Goal of the exercise: Would it be possible to output exactly, and only, the lines below from the one holding "Sederhanakan" to the last line, both included, with every picture left out?
Segment Open
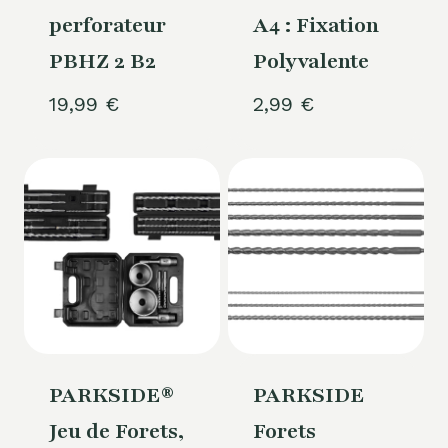
perforateur
A4 : Fixation
PBHZ 2 B2
Polyvalente
19,99
€
2,99
€
PARKSIDE®
PARKSIDE
Jeu de Forets,
Forets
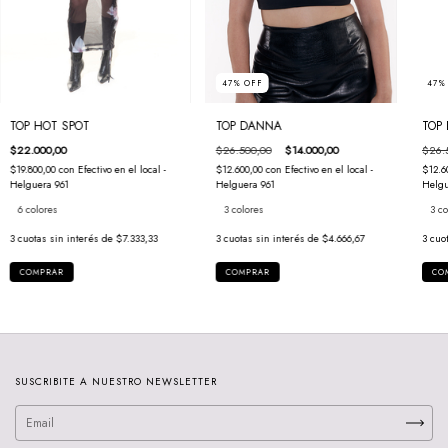
47
%
OFF
47
TOP DANNA
TOP HOT SPOT
TOP 
$26.500,00
$14.000,00
$22.000,00
$26.
$12.600,00
con
Efectivo en el local -
$19.800,00
con
Efectivo en el local -
$12.6
Helguera 961
Helguera 961
Helgu
3 colores
6 colores
3 co
3
cuotas sin interés de
$4.666,67
3
cuotas sin interés de
$7.333,33
3
cuo
COMPRAR
COMPRAR
CO
SUSCRIBITE A NUESTRO NEWSLETTER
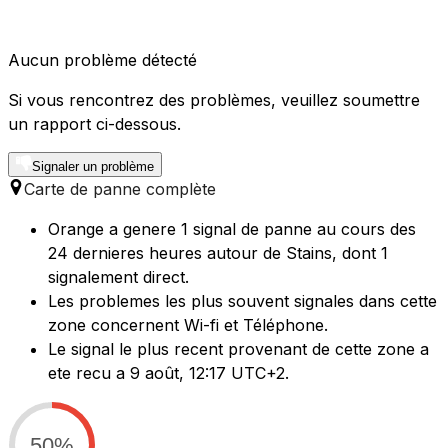
Aucun problème détecté
Si vous rencontrez des problèmes, veuillez soumettre
un rapport ci-dessous.
Signaler un problème
Carte de panne complète
Orange a genere 1 signal de panne au cours des
24 dernieres heures autour de Stains, dont 1
signalement direct.
Les problemes les plus souvent signales dans cette
zone concernent Wi-fi et Téléphone.
Le signal le plus recent provenant de cette zone a
ete recu a 9 août, 12:17 UTC+2.
50%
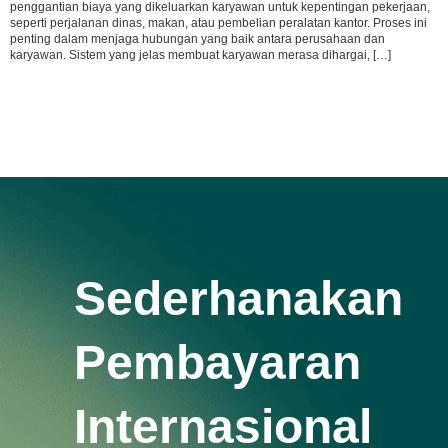
penggantian biaya yang dikeluarkan karyawan untuk kepentingan pekerjaan,
seperti perjalanan dinas, makan, atau pembelian peralatan kantor. Proses ini
penting dalam menjaga hubungan yang baik antara perusahaan dan
karyawan. Sistem yang jelas membuat karyawan merasa dihargai, […]
Sederhanakan
Pembayaran
Internasional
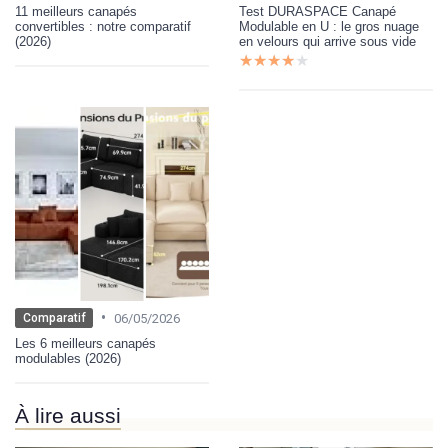
11 meilleurs canapés
Test DURASPACE Canapé
convertibles : notre comparatif
Modulable en U : le gros nuage
(2026)
en velours qui arrive sous vide
★★★★★
★★★★★
•
06/05/2026
Comparatif
Les 6 meilleurs canapés
modulables (2026)
À lire aussi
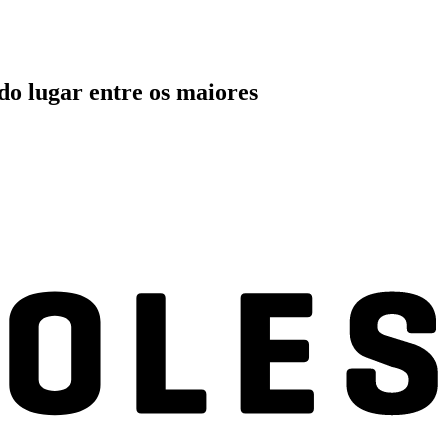
o lugar entre os maiores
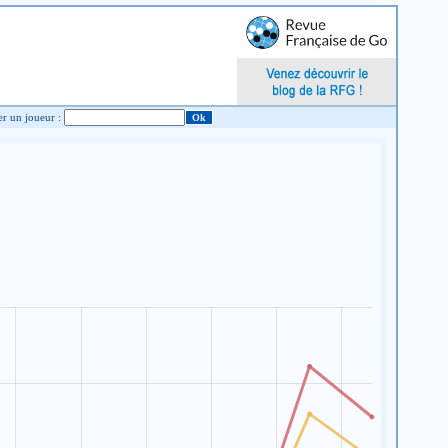
Chercher un joueur :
Segment Closed
Output below:
Sederhanakan
Pembayaran
Internasional
11 meilleurs canapés
Test DURASPACE Canapé
convertibles : notre comparatif
Modulable en U : le gros nuage
(2026)
en velours qui arrive sous vide
★★★★★
★★★★★
•
06/05/2026
Comparatif
Les 6 meilleurs canapés
modulables (2026)
À lire aussi
o lugar entre os maiores
Chercher un joueur :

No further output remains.